Category Archives: Document Management

PowerShell Tip: Extract Images from DOCX File

Summary

It’s an immense pleasure to explore $objects! We do IT Automation tasks using C# or PowerShell. It depends on the requirement and business needs. Recently our team was engaged to extract images from the DOCX files. It’s possible by simply renaming it to ZIP and extract to get the images folder which is not optimal solution at our client environment. So, we used OPEN XML SDK 2.5 (Supported for Office 2016) to accomplish the task.

Requirement

Extract all the images from the given DOCX File.

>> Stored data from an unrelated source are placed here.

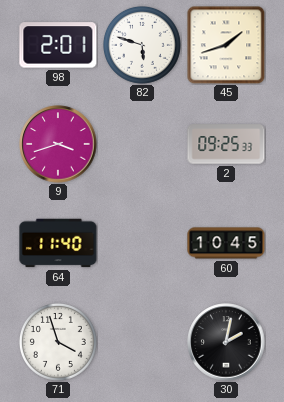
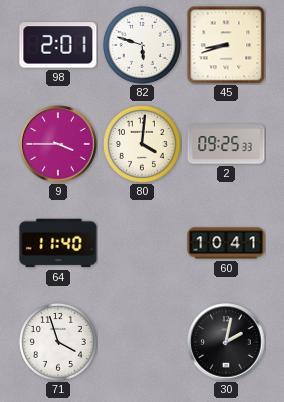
45: 1:42 -> 8:42
9: 3:42 -> 3:45
80: none -> 4:01
60: 10:45 -> 10:41
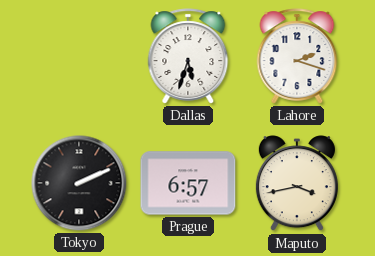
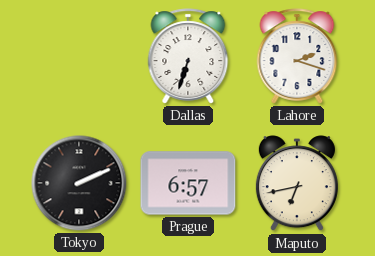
Dallas: 5:33 -> 6:33
Maputo: 3:43 -> 6:43
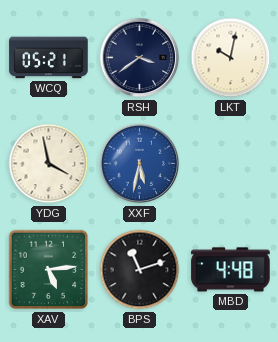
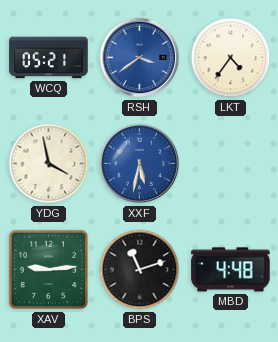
RSH dial: navy -> blue
LKT: 10:02 -> 4:36
XAV: 5:14 -> 9:14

Example Get-Image -FilePath “C:\Temp\Document.Docx”

Solution

  • OPEN XML SDK 2.5
  • Windows PowerShell
  • Visual Studio 2015 (C# Class Library – Binary Module)
  • PowerShell Code

    #using namespace DocumentFormat.OpenXml;            
    [void][System.Reflection.Assembly]::LoadWithPartialName('DocumentFormat.OpenXML')            
    Function Get-Image            
    {            
        Param            
        (            
            [Parameter(Mandatory,            
                       ValueFromPipeline=$true,            
                       ValueFromPipelineByPropertyName=$true,            
                       Position=0,            
                       HelpMessage="Please Enter the Full Path")]            
            [string]            
            $FullName            
        )            
        Process            
        {            
            $Document = [DocumentFormat.OpenXml.Packaging.WordprocessingDocument]::Open($FullName,$false)            
            foreach($Image in $Document.MainDocumentPart.ImageParts)            
            {            
                 [uri]$Uri = $Image.Uri            
                 $ImageFileName = $Uri.ToString().Split("/").Where({$_},'Last',1)            
                 [System.IO.Stream]$Stream = $Document.Package.GetPart($Uri).GetStream()            
                 [System.Drawing.Bitmap]$BitMap = [System.Drawing.Bitmap]::new($Stream)            
                 $BitMap.Save("C:\Temp\Images\" + $ImageFileName)            
            }            
        }            
                   
    }            
                
    Get-Item 'C:\Temp\Demo.Docx' | Get-Image

    Cool, here is the C# Binary cmdlet code to do the same

    [Cmdlet(VerbsCommon.Get,"Image")]
    public class GetImage : Cmdlet
    {
        [Parameter(Mandatory = true,
                   Position = 0)]
        public string FilePath;
        protected override void ProcessRecord()
        {
            //base.ProcessRecord();
            FileStream filestream = System.IO.File.OpenRead(FilePath);
            FileInfo fileinfo = new FileInfo(FilePath);
            WordprocessingDocument document = WordprocessingDocument.Open(filestream, false);
            var images = document.MainDocumentPart.ImageParts;
            foreach(ImagePart image in images)
            {
                Uri uri = image.Uri;
                string mainimage = uri.ToString().Split('/').Last();
                Stream imgstream = document.Package.GetPart(uri).GetStream();
                Bitmap bitmapImg = new Bitmap(imgstream);
                bitmapImg.Save(@"C:\Temp\" + mainimage);
            }
        }
    }

    Conclusion

    We prefer to pick a tool which costs less to deliver the solution. So, at my client place we opted for PowerShell to achieve few automation task with respect to Data Manipulation. To loop through multiple files just used the below snippet:

    Get-ChildItem 'C:\Temp\ProjectFolder\' | Get-Image

    Enjoy PowerShell!

    Note: You can modify the filename of the image as required. In our case it needs to be the same because its customized.